The evolution of pottery – hitherto mainly consisting of weakly decorated barrel-shaped vessels – shows that from around 2735 BC, locally manufactured vessels from the Three Lakes Region integrated forms and decorations from Corded Ware pottery. Flat bases and S-shaped profiles appear, as well as various types of decoration such as cord impressions, fingered cordons and incisions. The formal repertoire, which previously consisted mainly of jars, is supplemented by globular vessels decorated with incisions and fitted with eyelet handles (Strichbündelamphoren). In the Three Lakes Region, the forms and decorations of Corded Ware pottery are often combined with indigenous forms.

The resulting Auvernier-Cordé mixed culture may have been accompanied by the arrival of population groups into existing communities, as suggested by the dual origin of the finds. A comparison shows that the cord impressions on Corded Ware vessels are mainly the result of S-twist, while in the Three Lakes Region, the cords were twisted in both S and Z directions.

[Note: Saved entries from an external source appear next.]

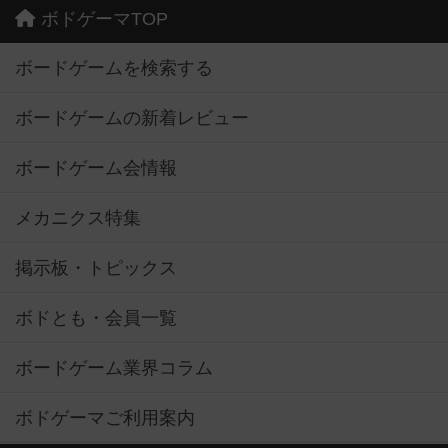
ボドゲーマTOP
ボードゲームを検索する
ボードゲームの新着レビュー
ボードゲーム会情報
メカニクス特集
掲示板・トピックス
ボドとも・会員一覧
ボードゲーム業界コラム
ボドゲーマご利用案内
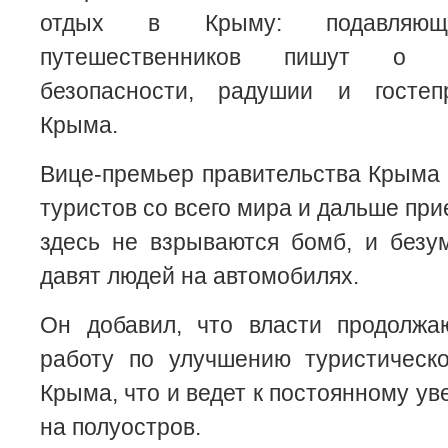
отдых в Крыму: подавляюще
путешественников пишут о 
безопасности, радушии и гостеп
Крыма.
Вице-премьер правительства Крыма 
туристов со всего мира и дальше при
здесь не взрываются бомб, и безу
давят людей на автомобилях.
Он добавил, что власти продолжа
работу по улучшению туристическ
Крыма, что и ведет к постоянному у
на полуостров.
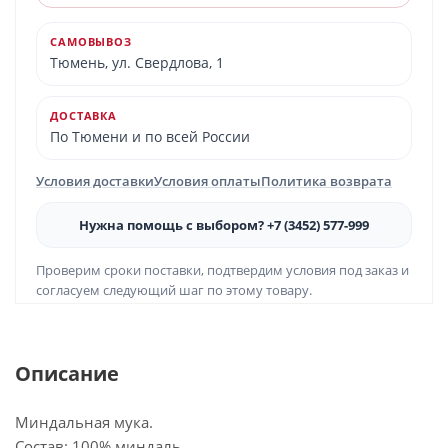
САМОВЫВОЗ
Тюмень, ул. Свердлова, 1
ДОСТАВКА
По Тюмени и по всей России
Условия доставки
Условия оплаты
Политика возврата
Нужна помощь с выбором? +7 (3452) 577-999
Проверим сроки поставки, подтвердим условия под заказ и
согласуем следующий шаг по этому товару.
Описание
Миндальная мука.
Состав: 100% миндаль.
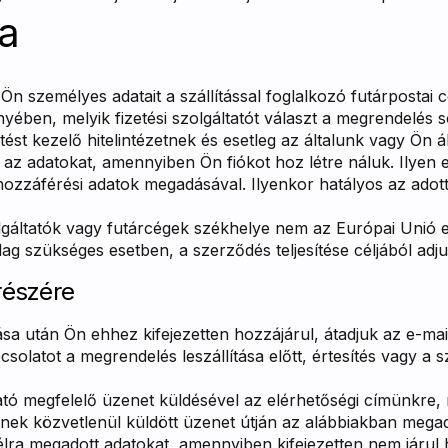
a
z Ön személyes adatait a szállítással foglalkozó futárpost
en, melyik fizetési szolgáltatót választ a megrendelés sorá
etést kezelő hitelintézetnek és esetleg az általunk vagy Ön ál
ik az adatokat, amennyiben Ön fiókot hoz létre náluk. Ilye
a hozzáférési adatok megadásával. Ilyenkor hatályos az adott 
lgáltatók vagy futárcégek székhelye nem az Európai Unió e
ag szükséges esetben, a szerződés teljesítése céljából adju
részére
 után Ön ehhez kifejezetten hozzájárul, átadjuk az e-mail
latot a megrendelés leszállítása előtt, értesítés vagy a sz
ató megfelelő üzenet küldésével az elérhetőségi címünkre
gnek közvetlenül küldött üzenet útján az alábbiakban mega
célra megadott adatokat, amennyiben kifejezetten nem járul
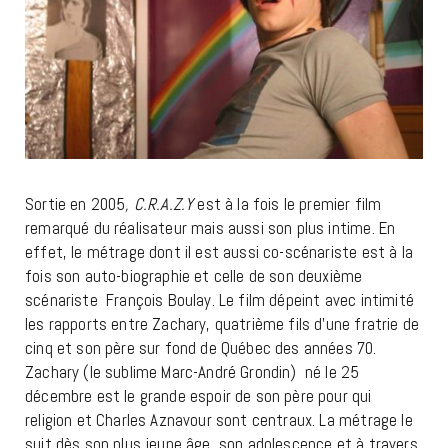
Sortie en 2005
, C.R.A.Z.Y
est à la fois le premier film
remarqué du réalisateur mais aussi son plus intime. En
effet, le métrage dont il est aussi co-scénariste est à la
fois son auto-biographie et celle de son deuxième
scénariste François Boulay. Le film dépeint avec intimité
les rapports entre Zachary, quatrième fils d’une fratrie de
cinq et son père sur fond de Québec des années 70.
Zachary (le sublime Marc-André Grondin) né le 25
décembre est le grande espoir de son père pour qui
religion et Charles Aznavour sont centraux. La métrage le
suit dès son plus jeune âge, son adolescence et à travers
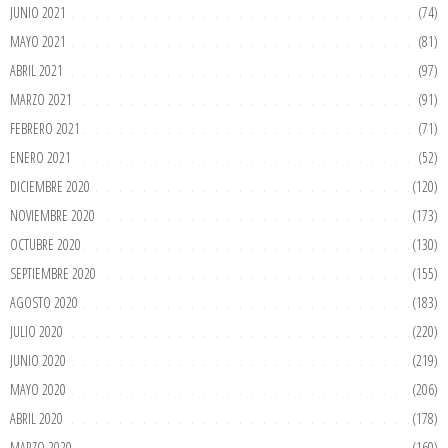
JUNIO 2021
(74)
MAYO 2021
(81)
ABRIL 2021
(97)
MARZO 2021
(91)
FEBRERO 2021
(71)
ENERO 2021
(52)
DICIEMBRE 2020
(120)
NOVIEMBRE 2020
(173)
OCTUBRE 2020
(130)
SEPTIEMBRE 2020
(155)
AGOSTO 2020
(183)
JULIO 2020
(220)
JUNIO 2020
(219)
MAYO 2020
(206)
ABRIL 2020
(178)
MARZO 2020
(160)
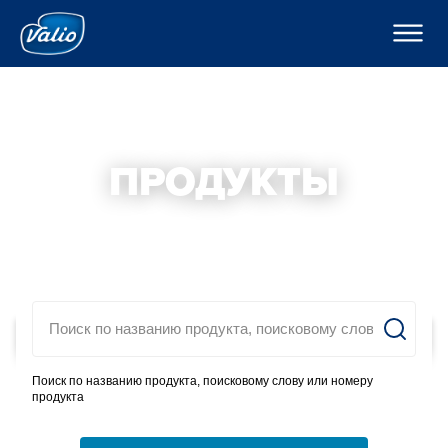
????????
????????
? ???????????
???????
???????
H??????
?????
???????
??????o
ПРОДУКТЫ
??????
K???????
??????
C??? ??? ??? ???????
????????
???????? ??????
???
????????? ?????
По-русски
??????? ????????
???????? ?????????
Global
O??????? ?????
Поиск по названию продукта, поисковому слову или номеру
O??????
продукта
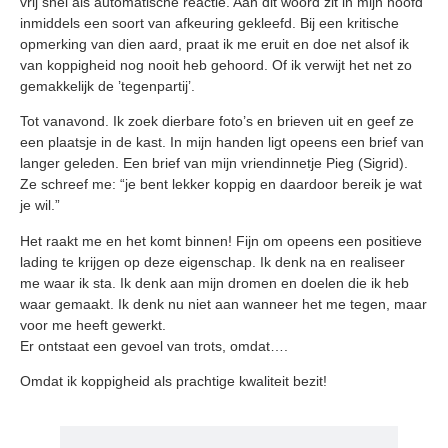
vrij sne
l als automatische reactie. Aan dit woord zit in mijn hoofd
inmiddels een soort van afkeuring gekleefd. Bij een kritische
opmerking van dien aard, praat ik me eruit en doe net alsof ik
van koppigheid nog nooit heb gehoord. Of ik verwijt het net zo
gemakkelijk de ’tegenpartij’.
Tot vanavond. Ik zoek dierbare foto’s en brieven uit en geef ze
een plaatsje in de kast. In mijn handen ligt opeens een brief van
langer geleden. Een brief van mijn vriendinnetje Pieg (Sigrid).
Ze schreef me: “je bent lekker koppig en daardoor bereik je wat
je wil.”
Het raakt me en het komt binnen! Fijn om opeens een positieve
lading te krijgen op deze eigenschap. Ik denk na en realiseer
me waar ik sta. Ik denk aan mijn dromen en doelen die ik heb
waar gemaakt. Ik denk nu niet aan wanneer het me tegen, maar
voor me heeft gewerkt.
Er ontstaat een gevoel van trots, omdat….
Omdat ik koppigheid als prachtige kwaliteit bezit!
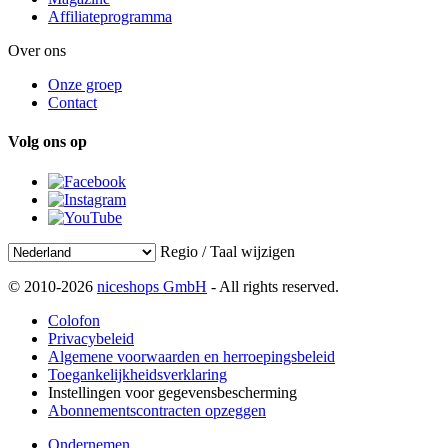
Affiliateprogramma
Over ons
Onze groep
Contact
Volg ons op
Regio / Taal wijzigen
© 2010-2026
niceshops GmbH
- All rights reserved.
Colofon
Privacybeleid
Algemene voorwaarden en herroepingsbeleid
Toegankelijkheidsverklaring
Instellingen voor gegevensbescherming
Abonnementscontracten opzeggen
Ondernemen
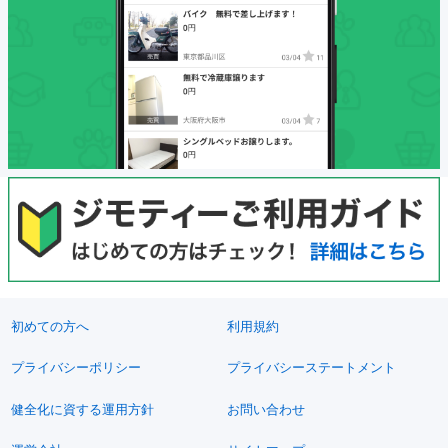
初めての方へ
利用規約
プライバシーポリシー
プライバシーステートメント
健全化に資する運用方針
お問い合わせ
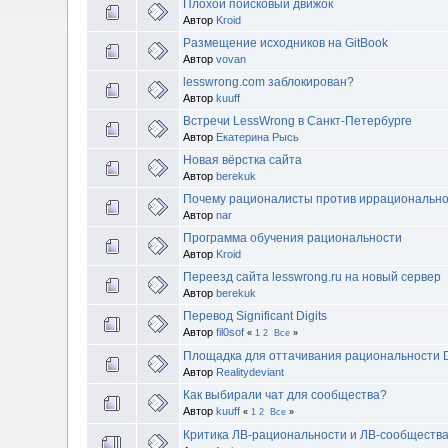
Плохой поисковый движок
Автор
Kroid
Размещение исходников на GitBook
Автор
vovan
lesswrong.com заблокирован?
Автор
kuuff
Встречи LessWrong в Санкт-Петербурге
Автор
Екатерина Рысь
Новая вёрстка сайта
Автор
berekuk
Почему рационалисты против иррациональнос
Автор
nar
Программа обучения рациональности
Автор
Kroid
Переезд сайта lesswrong.ru на новый сервер
Автор
berekuk
Перевод Significant Digits
Автор
fil0sof
«
1
2
Все
»
Площадка для оттачивания рациональности
Автор
Realitydeviant
Как выбирали чат для сообщества?
Автор
kuuff
«
1
2
Все
»
Критика ЛВ-рациональности и ЛВ-сообществ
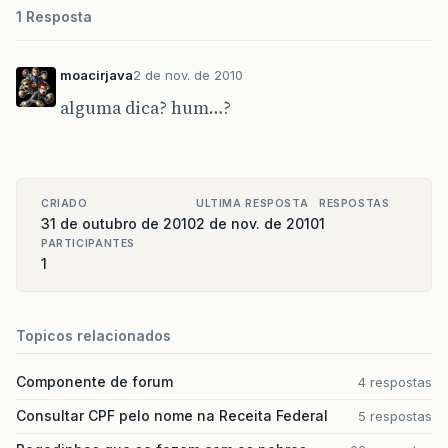
1 Resposta
moacirjava
2 de nov. de 2010
alguma dica? hum…?
CRIADO
ULTIMA RESPOSTA
RESPOSTAS
31 de outubro de 2010
2 de nov. de 2010
1
PARTICIPANTES
1
Topicos relacionados
Componente de forum
4 respostas
Consultar CPF pelo nome na Receita Federal
5 respostas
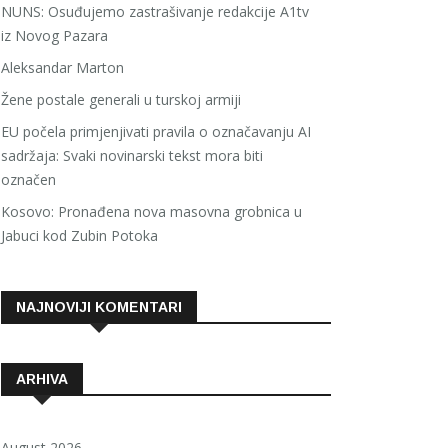
NUNS: Osuđujemo zastrašivanje redakcije A1tv
iz Novog Pazara
Aleksandar Marton
Žene postale generali u turskoj armiji
EU počela primjenjivati pravila o označavanju AI
sadržaja: Svaki novinarski tekst mora biti
označen
Kosovo: Pronađena nova masovna grobnica u
Jabuci kod Zubin Potoka
NAJNOVIJI KOMENTARI
ARHIVA
August 2026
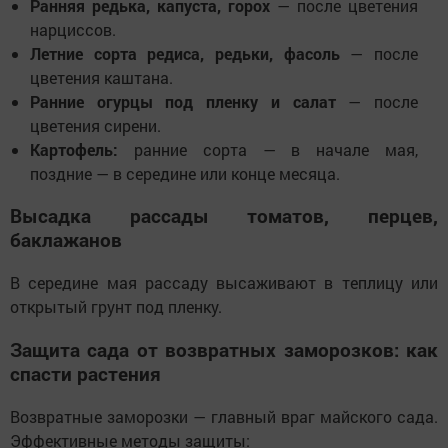
Ранняя редька, капуста, горох
— после цветения
нарциссов.
Летние сорта редиса, редьки, фасоль
— после
цветения каштана.
Ранние огурцы под пленку и салат
— после
цветения сирени.
Картофель:
ранние сорта — в начале мая,
поздние — в середине или конце месяца.
Высадка рассады томатов, перцев,
баклажанов
В середине мая рассаду высаживают в теплицу или
открытый грунт под пленку.
Защита сада от возвратных заморозков: как
спасти растения
Возвратные заморозки — главный враг майского сада.
Эффективные методы защиты:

== Archaeological sites ==
Remains of the Auvernier-Cordé have been unearthed at many lakeside settlements in the Three Lakes Region, notably at Portalban, Auvernier and Sutz-Lattrigen. Tombs dating from this period are known, such as at Sion - Le Petit-Chasseur. Around Lake Geneva, the few contemporary sites have not to date yielded any cord-decorated vessels, which is why this region continues to be attributed to the Auvernier and not to the Auvernier-Cordé.

== Bibliography ==

- Strahm, Christian; Stampfli, Hans Rudolf: "Ausgrabungen in Vinelz 1960", in: Jahrbuch des Bernischen Historischen Museums, 45–46, 1965–1966, pp. 283–318.
- Strahm, Christian: "Die späten Kulturen", in: Société suisse de préhistoire et d'archéologie (ed.): Ur- und frühgeschichtliche Archäologie der Schweiz, vol. 2, 1969, pp. 97–116.
- Société suisse de préhistoire et d'archéologie (ed.): La Suisse du Paléolithique à l'aube du Moyen-Age. De l'homme de Néandertal à Charlemagne, vol. 2, 1995.
- Stöckli, Werner E.: Chronologie und Regionalität des jüngeren Neolithikums (4300-2400 v.Chr.) im Schweizer Mittelland, in Süddeutschland und in Ostfrankreich aufgrund der Keramik und der absoluten Datierungen, ausgehend von den Forschungen in den Feuchtbodensiedlungen der Schweiz, 2009.
- Stöckli, Werner E.: Urgeschichte der Schweiz im Überblick (15'000 v.Chr.-Christi Geburt). Die Konstruktion einer Urgeschichte, 2016.
- Suter, Peter J.; Affolter, Jehanne et al.: Um 2700 v.Chr. – Wandel und Kontinuität in den Ufersiedlungen am Bielersee, 2 vol., 2017.